Taking Care Of Yourself

Don’t go to work sick. Ever. On the other hand, don’t call out over a simple hangnail either. Be respectful of giving enough notice when you call in. Also, never call to say you’ll be late and then call back to say you’re not coming in at all!!

Eat right- right is different for all of us. Make sure you are getting enough calories in daily to do your job as well as your home life.

Drink a lot of water. CNA’s don’t always think of themselves when it comes to fluid intake! Eight 8 oz. glasses a day is the least we should be bringing in; more is cool. If permitted, carry with you a covered water bottle at work. Drinking enough water may very be one of the best things we can do for ourselves!

Do some stretching before work! Really- it helps loosen up all those muscles we use and this helps prevent back injuries.

Lift people and objects properly. Use good body mechanics: Lift with your leg muscles, not your back muscles. Keep your balance and always work in conjunction with a partner during lifts.

Get enough sleep.
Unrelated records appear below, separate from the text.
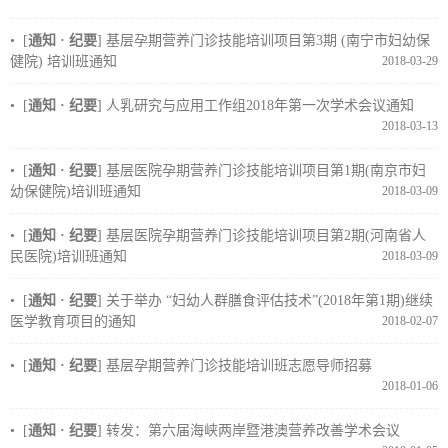
• [
通知 · 纪要
]
基层孕期营养门诊技能培训项目第3期 (南宁市妇幼保
健院) 培训班通知
2018-03-29
• [
通知 · 纪要
]
人乳研究与应用工作组2018年第一次学术会议通知
2018-03-13
• [
通知 · 纪要
]
基层医院孕期营养门诊技能培训项目第1期(南京市妇
幼保健院)培训班通知
2018-03-09
• [
通知 · 纪要
]
基层医院孕期营养门诊技能培训项目第2期(河南省人
民医院)培训班通知
2018-03-09
• [
通知 · 纪要
]
关于举办 “妇幼人群膳食评估技术”(2018年第1期)继续
医学教育项目的通知
2018-02-07
• [
通知 · 纪要
]
基层孕期营养门诊技能培训班志愿导师招募
2018-01-06
• [
通知 · 纪要
]
转发：第六届海峡两岸暨港澳营养改善学术会议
Again, this is a personal thing, each individual has different needs. Whatever your need are, tend to them.

If you find that you are always getting upset about work, if you feel outraged at things- you need a break. Take a vacation. If this is not possible, then take a mental health day. I don’t condone taking time off that isn’t vacation – but there are those times that we all need a break. Especially right now when the nursing community is changing so rapidly.

Remember that you are a person who the new CNA looks up too; you are IT. So act it. Be professional, but friendly. Be there for those moments of self doubt and fear. Be a person who is positive and encouraging. NEVER rebuff a new CNA’s idea’s or observations: After all, they see things from a view point you haven’t seen for a long time.

The way you interact with the residents is very important during the mentoring period. Go over Resident Rights , and when the time is right use what you are doing as an example of honoring rights.